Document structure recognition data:
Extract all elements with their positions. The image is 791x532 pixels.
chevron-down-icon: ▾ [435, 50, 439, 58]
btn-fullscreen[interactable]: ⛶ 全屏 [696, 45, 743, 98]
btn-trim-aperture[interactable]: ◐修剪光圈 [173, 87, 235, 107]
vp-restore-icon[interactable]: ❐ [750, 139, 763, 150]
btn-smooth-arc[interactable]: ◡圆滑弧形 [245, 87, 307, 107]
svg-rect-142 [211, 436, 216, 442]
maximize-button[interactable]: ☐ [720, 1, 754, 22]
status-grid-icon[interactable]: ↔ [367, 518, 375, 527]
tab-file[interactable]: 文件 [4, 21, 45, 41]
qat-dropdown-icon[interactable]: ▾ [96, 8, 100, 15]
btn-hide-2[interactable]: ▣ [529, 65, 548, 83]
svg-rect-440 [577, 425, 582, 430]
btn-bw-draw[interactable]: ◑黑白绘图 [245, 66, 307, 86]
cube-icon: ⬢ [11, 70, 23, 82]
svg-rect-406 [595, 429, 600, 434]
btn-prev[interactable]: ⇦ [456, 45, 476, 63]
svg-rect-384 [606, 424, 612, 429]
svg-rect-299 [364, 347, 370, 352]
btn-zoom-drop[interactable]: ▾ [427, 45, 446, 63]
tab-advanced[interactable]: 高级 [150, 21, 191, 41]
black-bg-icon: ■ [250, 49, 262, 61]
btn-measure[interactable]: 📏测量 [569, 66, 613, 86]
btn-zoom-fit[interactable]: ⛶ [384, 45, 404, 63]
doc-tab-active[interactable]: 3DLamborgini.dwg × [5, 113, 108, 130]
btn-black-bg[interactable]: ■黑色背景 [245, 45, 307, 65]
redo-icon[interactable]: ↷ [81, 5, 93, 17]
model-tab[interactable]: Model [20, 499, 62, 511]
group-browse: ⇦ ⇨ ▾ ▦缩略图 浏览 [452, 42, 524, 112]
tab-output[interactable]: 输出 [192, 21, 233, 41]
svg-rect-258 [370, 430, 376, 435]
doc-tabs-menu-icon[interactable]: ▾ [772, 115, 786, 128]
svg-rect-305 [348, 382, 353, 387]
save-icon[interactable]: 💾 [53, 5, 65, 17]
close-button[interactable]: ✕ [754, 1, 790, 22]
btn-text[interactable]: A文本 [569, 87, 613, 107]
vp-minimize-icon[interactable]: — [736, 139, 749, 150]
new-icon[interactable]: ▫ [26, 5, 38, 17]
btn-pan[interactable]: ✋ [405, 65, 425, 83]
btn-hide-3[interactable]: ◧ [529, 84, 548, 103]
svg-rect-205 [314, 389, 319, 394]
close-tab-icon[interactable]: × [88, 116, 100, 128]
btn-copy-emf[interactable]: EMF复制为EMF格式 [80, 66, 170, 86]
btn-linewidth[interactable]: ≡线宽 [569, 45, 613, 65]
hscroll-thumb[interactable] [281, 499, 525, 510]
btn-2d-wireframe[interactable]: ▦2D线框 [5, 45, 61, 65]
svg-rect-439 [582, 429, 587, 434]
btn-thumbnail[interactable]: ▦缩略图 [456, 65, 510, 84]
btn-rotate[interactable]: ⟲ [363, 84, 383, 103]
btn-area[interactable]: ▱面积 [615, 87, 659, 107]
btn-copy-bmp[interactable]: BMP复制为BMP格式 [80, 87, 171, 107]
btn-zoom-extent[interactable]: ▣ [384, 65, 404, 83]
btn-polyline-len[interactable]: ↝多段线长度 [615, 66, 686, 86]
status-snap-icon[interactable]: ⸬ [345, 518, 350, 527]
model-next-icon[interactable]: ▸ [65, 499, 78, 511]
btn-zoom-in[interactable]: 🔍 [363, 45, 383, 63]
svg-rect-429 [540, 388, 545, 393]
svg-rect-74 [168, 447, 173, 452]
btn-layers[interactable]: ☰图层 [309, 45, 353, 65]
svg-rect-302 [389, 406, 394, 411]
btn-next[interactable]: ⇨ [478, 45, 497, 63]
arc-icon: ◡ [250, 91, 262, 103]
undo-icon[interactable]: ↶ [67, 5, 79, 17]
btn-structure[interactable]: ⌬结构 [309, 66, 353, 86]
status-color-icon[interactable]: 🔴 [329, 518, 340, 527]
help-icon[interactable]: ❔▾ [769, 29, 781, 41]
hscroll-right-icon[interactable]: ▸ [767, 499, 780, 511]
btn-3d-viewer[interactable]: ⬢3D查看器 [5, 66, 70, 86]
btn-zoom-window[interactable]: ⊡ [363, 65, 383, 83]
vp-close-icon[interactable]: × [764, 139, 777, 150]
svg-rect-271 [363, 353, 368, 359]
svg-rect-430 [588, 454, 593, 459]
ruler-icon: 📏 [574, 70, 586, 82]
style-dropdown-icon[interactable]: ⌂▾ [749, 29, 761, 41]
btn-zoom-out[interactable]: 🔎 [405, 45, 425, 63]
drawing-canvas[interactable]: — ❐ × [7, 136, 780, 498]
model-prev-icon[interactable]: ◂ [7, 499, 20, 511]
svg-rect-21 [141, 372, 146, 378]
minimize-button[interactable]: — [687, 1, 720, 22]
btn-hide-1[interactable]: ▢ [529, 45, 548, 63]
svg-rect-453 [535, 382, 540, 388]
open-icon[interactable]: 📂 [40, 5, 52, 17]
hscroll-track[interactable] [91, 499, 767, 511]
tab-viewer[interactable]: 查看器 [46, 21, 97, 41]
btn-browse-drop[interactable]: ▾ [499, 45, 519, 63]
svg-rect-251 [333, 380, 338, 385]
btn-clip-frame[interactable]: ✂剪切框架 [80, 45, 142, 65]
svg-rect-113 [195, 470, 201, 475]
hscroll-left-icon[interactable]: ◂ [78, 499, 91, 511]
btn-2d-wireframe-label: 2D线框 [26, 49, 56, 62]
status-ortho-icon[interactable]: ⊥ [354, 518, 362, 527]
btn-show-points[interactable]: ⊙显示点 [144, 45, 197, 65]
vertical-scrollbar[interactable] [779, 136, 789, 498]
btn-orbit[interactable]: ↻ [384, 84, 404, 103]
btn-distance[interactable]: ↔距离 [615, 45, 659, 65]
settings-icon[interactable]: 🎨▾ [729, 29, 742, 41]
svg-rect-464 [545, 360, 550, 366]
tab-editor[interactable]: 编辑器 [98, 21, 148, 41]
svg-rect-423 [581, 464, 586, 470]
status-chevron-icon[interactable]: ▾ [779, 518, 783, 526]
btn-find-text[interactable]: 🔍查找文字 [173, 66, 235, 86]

### Task to carry out
Every single record is to be set down again, unaltered.

### Solved exercise
Extract all elements with their positions. The image is 791x532 pixels.
chevron-down-icon: ▾ [435, 50, 439, 58]
btn-fullscreen[interactable]: ⛶ 全屏 [696, 45, 743, 98]
btn-trim-aperture[interactable]: ◐修剪光圈 [173, 87, 235, 107]
vp-restore-icon[interactable]: ❐ [750, 139, 763, 150]
btn-smooth-arc[interactable]: ◡圆滑弧形 [245, 87, 307, 107]
svg-rect-142 [211, 436, 216, 442]
maximize-button[interactable]: ☐ [720, 1, 754, 22]
status-grid-icon[interactable]: ↔ [367, 518, 375, 527]
tab-file[interactable]: 文件 [4, 21, 45, 41]
qat-dropdown-icon[interactable]: ▾ [96, 8, 100, 15]
btn-hide-2[interactable]: ▣ [529, 65, 548, 83]
svg-rect-440 [577, 425, 582, 430]
btn-bw-draw[interactable]: ◑黑白绘图 [245, 66, 307, 86]
cube-icon: ⬢ [11, 70, 23, 82]
svg-rect-406 [595, 429, 600, 434]
btn-prev[interactable]: ⇦ [456, 45, 476, 63]
svg-rect-384 [606, 424, 612, 429]
svg-rect-299 [364, 347, 370, 352]
btn-zoom-drop[interactable]: ▾ [427, 45, 446, 63]
tab-advanced[interactable]: 高级 [150, 21, 191, 41]
black-bg-icon: ■ [250, 49, 262, 61]
btn-measure[interactable]: 📏测量 [569, 66, 613, 86]
btn-zoom-fit[interactable]: ⛶ [384, 45, 404, 63]
doc-tab-active[interactable]: 3DLamborgini.dwg × [5, 113, 108, 130]
btn-black-bg[interactable]: ■黑色背景 [245, 45, 307, 65]
redo-icon[interactable]: ↷ [81, 5, 93, 17]
model-tab[interactable]: Model [20, 499, 62, 511]
group-browse: ⇦ ⇨ ▾ ▦缩略图 浏览 [452, 42, 524, 112]
tab-output[interactable]: 输出 [192, 21, 233, 41]
svg-rect-258 [370, 430, 376, 435]
doc-tabs-menu-icon[interactable]: ▾ [772, 115, 786, 128]
svg-rect-305 [348, 382, 353, 387]
save-icon[interactable]: 💾 [53, 5, 65, 17]
close-button[interactable]: ✕ [754, 1, 790, 22]
btn-text[interactable]: A文本 [569, 87, 613, 107]
vp-minimize-icon[interactable]: — [736, 139, 749, 150]
new-icon[interactable]: ▫ [26, 5, 38, 17]
btn-pan[interactable]: ✋ [405, 65, 425, 83]
btn-hide-3[interactable]: ◧ [529, 84, 548, 103]
svg-rect-205 [314, 389, 319, 394]
close-tab-icon[interactable]: × [88, 116, 100, 128]
btn-copy-emf[interactable]: EMF复制为EMF格式 [80, 66, 170, 86]
btn-linewidth[interactable]: ≡线宽 [569, 45, 613, 65]
hscroll-thumb[interactable] [281, 499, 525, 510]
btn-2d-wireframe[interactable]: ▦2D线框 [5, 45, 61, 65]
svg-rect-439 [582, 429, 587, 434]
btn-thumbnail[interactable]: ▦缩略图 [456, 65, 510, 84]
btn-rotate[interactable]: ⟲ [363, 84, 383, 103]
btn-area[interactable]: ▱面积 [615, 87, 659, 107]
btn-copy-bmp[interactable]: BMP复制为BMP格式 [80, 87, 171, 107]
btn-zoom-extent[interactable]: ▣ [384, 65, 404, 83]
btn-polyline-len[interactable]: ↝多段线长度 [615, 66, 686, 86]
status-snap-icon[interactable]: ⸬ [345, 518, 350, 527]
model-next-icon[interactable]: ▸ [65, 499, 78, 511]
btn-zoom-in[interactable]: 🔍 [363, 45, 383, 63]
svg-rect-429 [540, 388, 545, 393]
svg-rect-74 [168, 447, 173, 452]
btn-layers[interactable]: ☰图层 [309, 45, 353, 65]
svg-rect-302 [389, 406, 394, 411]
btn-next[interactable]: ⇨ [478, 45, 497, 63]
arc-icon: ◡ [250, 91, 262, 103]
undo-icon[interactable]: ↶ [67, 5, 79, 17]
btn-structure[interactable]: ⌬结构 [309, 66, 353, 86]
status-color-icon[interactable]: 🔴 [329, 518, 340, 527]
help-icon[interactable]: ❔▾ [769, 29, 781, 41]
hscroll-right-icon[interactable]: ▸ [767, 499, 780, 511]
btn-3d-viewer[interactable]: ⬢3D查看器 [5, 66, 70, 86]
btn-zoom-window[interactable]: ⊡ [363, 65, 383, 83]
vp-close-icon[interactable]: × [764, 139, 777, 150]
svg-rect-271 [363, 353, 368, 359]
svg-rect-430 [588, 454, 593, 459]
ruler-icon: 📏 [574, 70, 586, 82]
style-dropdown-icon[interactable]: ⌂▾ [749, 29, 761, 41]
btn-zoom-out[interactable]: 🔎 [405, 45, 425, 63]
drawing-canvas[interactable]: — ❐ × [7, 136, 780, 498]
model-prev-icon[interactable]: ◂ [7, 499, 20, 511]
svg-rect-21 [141, 372, 146, 378]
minimize-button[interactable]: — [687, 1, 720, 22]
btn-hide-1[interactable]: ▢ [529, 45, 548, 63]
svg-rect-453 [535, 382, 540, 388]
open-icon[interactable]: 📂 [40, 5, 52, 17]
hscroll-track[interactable] [91, 499, 767, 511]
tab-viewer[interactable]: 查看器 [46, 21, 97, 41]
btn-browse-drop[interactable]: ▾ [499, 45, 519, 63]
svg-rect-251 [333, 380, 338, 385]
btn-clip-frame[interactable]: ✂剪切框架 [80, 45, 142, 65]
svg-rect-113 [195, 470, 201, 475]
hscroll-left-icon[interactable]: ◂ [78, 499, 91, 511]
btn-2d-wireframe-label: 2D线框 [26, 49, 56, 62]
status-ortho-icon[interactable]: ⊥ [354, 518, 362, 527]
btn-show-points[interactable]: ⊙显示点 [144, 45, 197, 65]
vertical-scrollbar[interactable] [779, 136, 789, 498]
btn-orbit[interactable]: ↻ [384, 84, 404, 103]
btn-distance[interactable]: ↔距离 [615, 45, 659, 65]
settings-icon[interactable]: 🎨▾ [729, 29, 742, 41]
svg-rect-464 [545, 360, 550, 366]
tab-editor[interactable]: 编辑器 [98, 21, 148, 41]
svg-rect-423 [581, 464, 586, 470]
status-chevron-icon[interactable]: ▾ [779, 518, 783, 526]
btn-find-text[interactable]: 🔍查找文字 [173, 66, 235, 86]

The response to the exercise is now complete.